Problem to solve → Return, from the listing below, each line where the word "Republic" appears.

Dataset content →

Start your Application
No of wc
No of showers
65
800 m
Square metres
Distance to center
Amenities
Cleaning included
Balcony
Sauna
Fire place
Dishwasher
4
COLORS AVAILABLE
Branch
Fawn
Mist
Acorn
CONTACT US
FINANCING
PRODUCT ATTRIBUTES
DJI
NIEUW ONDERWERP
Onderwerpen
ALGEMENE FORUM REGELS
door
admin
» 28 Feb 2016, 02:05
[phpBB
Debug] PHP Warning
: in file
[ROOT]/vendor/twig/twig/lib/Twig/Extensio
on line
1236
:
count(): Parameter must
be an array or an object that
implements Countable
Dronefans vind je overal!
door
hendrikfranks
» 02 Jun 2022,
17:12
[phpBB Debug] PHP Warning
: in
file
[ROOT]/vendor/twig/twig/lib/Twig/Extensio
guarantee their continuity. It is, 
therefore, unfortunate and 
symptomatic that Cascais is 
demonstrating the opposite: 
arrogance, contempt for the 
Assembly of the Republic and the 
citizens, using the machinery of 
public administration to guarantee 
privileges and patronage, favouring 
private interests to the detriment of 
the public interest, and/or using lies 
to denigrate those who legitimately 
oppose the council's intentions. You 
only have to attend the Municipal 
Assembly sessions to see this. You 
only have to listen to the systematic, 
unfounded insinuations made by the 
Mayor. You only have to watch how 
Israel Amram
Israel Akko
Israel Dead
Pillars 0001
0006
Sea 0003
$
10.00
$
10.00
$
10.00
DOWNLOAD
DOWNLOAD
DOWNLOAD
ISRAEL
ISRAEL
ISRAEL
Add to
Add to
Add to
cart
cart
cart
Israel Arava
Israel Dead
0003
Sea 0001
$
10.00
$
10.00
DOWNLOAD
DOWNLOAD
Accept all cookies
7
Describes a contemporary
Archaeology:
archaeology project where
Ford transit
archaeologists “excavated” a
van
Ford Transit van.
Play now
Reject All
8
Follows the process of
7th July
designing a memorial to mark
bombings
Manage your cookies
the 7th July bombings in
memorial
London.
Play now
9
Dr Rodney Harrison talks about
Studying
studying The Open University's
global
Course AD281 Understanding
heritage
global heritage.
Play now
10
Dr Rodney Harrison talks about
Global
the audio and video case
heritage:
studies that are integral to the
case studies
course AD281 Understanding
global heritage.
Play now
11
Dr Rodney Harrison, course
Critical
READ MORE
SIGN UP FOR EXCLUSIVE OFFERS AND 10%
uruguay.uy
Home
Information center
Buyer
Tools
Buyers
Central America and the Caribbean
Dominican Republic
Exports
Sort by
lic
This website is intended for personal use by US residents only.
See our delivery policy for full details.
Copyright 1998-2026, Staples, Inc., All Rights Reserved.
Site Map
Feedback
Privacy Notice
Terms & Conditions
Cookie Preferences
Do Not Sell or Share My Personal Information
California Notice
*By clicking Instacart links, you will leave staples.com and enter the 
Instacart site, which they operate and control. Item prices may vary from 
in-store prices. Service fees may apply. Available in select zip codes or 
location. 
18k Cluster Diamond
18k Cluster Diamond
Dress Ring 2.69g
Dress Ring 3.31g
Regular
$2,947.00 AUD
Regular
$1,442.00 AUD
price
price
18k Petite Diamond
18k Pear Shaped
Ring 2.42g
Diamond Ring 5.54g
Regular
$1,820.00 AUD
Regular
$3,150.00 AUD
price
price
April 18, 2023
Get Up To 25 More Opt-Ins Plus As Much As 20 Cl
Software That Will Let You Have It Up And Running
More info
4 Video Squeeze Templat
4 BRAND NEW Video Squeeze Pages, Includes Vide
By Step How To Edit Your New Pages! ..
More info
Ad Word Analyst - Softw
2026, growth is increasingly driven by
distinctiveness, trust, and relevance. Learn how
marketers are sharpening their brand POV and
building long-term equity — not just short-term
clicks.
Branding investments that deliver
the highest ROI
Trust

Written answer →
Assembly of the Republic and the 
Dominican Republic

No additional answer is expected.